DATA LISTING.

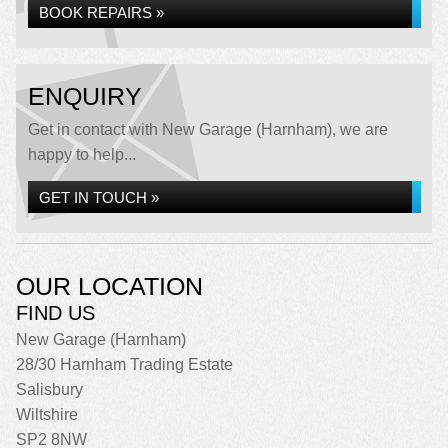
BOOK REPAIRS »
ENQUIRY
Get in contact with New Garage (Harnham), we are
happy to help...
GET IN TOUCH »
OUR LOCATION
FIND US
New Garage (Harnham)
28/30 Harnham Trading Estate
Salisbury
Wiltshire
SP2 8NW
* * *
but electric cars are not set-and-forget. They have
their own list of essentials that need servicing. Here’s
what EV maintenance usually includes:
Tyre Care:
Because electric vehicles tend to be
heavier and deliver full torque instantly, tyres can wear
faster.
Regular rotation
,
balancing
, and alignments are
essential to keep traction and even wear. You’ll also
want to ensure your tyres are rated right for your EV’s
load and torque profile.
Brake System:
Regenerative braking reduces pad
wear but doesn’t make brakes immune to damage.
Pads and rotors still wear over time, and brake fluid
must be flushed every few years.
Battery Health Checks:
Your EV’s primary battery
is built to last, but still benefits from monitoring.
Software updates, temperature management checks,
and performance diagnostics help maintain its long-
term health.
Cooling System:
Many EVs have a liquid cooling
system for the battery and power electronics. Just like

WORK TASK.
Write out exactly the lines above between the line with "is built to" and the line with "Many EVs have a liquid cooling", inclusive, and nothing beyond them.

SOLUTION FOR THIS EXERCISE.
is built to last, but still benefits from monitoring.
Software updates, temperature management checks,
and performance diagnostics help maintain its long-
term health.
Cooling System:
Many EVs have a liquid cooling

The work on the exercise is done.